───── Records for this exercise ─────
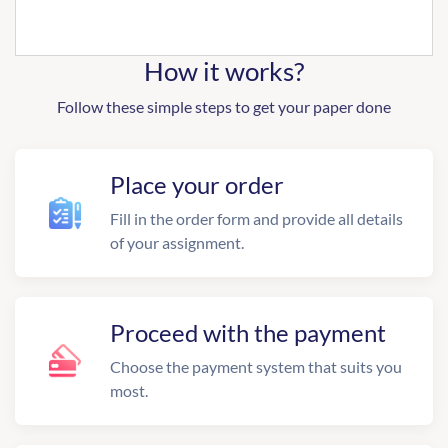
How it works?
Follow these simple steps to get your paper done
Place your order
Fill in the order form and provide all details
of your assignment.
Proceed with the payment
Choose the payment system that suits you
most.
─────
Assigned task:
All lines from the one that contains "of your assignment." through the end of the material are to be quoted exactly, with both ends included.

Completed exercise:
of your assignment.
Proceed with the payment
Choose the payment system that suits you
most.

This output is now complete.